Task brief ▸
Where a line of the records holds the string "color", copy that line.

────────────────

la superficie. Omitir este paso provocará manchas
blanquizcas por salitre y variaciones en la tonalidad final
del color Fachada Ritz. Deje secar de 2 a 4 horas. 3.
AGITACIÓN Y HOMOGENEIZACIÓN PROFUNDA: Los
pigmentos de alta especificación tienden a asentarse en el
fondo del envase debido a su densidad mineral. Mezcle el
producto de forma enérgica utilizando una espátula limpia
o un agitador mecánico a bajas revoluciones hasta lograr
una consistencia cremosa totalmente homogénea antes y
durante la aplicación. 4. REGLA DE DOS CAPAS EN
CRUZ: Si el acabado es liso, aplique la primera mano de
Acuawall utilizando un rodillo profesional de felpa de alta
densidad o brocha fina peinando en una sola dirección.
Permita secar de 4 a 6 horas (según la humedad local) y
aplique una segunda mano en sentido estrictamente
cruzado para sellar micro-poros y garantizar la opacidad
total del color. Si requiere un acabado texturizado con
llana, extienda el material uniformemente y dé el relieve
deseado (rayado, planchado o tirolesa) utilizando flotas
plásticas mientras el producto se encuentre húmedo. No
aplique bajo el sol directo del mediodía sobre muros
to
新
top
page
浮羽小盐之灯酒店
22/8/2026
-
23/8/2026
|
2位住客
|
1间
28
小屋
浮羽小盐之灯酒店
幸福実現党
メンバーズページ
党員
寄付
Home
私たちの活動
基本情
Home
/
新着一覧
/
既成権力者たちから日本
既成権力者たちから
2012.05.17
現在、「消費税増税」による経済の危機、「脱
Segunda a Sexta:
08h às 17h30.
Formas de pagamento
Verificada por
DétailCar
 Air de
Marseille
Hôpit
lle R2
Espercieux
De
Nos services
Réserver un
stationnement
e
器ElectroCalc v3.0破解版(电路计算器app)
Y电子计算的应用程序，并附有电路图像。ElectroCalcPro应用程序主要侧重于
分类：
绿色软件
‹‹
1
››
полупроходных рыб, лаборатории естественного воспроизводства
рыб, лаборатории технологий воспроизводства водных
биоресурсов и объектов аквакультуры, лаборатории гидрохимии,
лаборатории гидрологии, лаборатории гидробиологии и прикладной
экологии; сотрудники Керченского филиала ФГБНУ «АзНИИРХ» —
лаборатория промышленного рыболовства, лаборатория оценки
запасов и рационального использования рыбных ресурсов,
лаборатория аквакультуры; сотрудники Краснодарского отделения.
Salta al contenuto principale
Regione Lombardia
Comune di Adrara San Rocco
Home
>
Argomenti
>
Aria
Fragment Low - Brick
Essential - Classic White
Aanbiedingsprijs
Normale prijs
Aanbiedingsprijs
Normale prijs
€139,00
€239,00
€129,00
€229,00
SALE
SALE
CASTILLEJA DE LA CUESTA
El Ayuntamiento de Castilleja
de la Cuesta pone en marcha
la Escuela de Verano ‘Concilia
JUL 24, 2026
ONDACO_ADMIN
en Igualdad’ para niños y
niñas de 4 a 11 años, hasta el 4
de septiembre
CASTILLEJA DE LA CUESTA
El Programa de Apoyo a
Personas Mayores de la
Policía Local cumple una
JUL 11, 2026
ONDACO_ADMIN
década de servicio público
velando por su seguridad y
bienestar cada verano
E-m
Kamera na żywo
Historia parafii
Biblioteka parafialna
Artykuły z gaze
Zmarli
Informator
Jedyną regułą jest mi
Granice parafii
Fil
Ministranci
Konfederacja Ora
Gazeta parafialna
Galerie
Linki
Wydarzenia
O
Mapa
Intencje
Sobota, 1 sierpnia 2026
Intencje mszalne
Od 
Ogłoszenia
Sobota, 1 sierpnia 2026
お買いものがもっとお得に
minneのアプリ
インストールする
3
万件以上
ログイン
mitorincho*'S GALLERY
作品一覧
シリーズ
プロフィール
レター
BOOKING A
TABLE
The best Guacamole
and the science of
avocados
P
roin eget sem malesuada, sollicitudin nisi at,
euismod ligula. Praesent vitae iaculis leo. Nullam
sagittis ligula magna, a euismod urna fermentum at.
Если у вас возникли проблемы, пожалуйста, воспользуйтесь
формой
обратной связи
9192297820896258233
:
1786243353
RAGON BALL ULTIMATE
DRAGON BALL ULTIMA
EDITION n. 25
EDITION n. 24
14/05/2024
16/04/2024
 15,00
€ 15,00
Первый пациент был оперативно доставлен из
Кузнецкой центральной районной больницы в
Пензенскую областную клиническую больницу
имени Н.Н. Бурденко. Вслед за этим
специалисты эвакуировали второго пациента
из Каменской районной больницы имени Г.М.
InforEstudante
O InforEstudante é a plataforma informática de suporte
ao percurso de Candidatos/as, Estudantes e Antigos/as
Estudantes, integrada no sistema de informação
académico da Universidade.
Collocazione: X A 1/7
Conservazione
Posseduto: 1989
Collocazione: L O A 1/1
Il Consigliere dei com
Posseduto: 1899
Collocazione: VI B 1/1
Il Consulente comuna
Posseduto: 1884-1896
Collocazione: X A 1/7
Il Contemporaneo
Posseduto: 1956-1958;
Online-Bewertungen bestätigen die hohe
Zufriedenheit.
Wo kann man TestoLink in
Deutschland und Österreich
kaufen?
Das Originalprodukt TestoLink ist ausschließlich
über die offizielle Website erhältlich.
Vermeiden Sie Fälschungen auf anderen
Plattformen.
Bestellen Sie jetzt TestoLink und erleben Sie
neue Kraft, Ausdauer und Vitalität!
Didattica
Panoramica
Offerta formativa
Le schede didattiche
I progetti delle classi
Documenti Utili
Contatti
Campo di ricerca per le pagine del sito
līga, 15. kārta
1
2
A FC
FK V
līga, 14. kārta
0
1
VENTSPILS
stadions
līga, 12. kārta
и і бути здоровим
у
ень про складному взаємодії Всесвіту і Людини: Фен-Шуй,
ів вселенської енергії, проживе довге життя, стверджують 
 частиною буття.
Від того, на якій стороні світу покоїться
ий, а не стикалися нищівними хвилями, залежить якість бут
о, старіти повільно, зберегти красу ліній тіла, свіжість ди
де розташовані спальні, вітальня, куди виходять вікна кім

────────────────

Answer section ▸
del color Fachada Ritz. Deje secar de 2 a 4 horas. 3.
total del color. Si requiere un acabado texturizado con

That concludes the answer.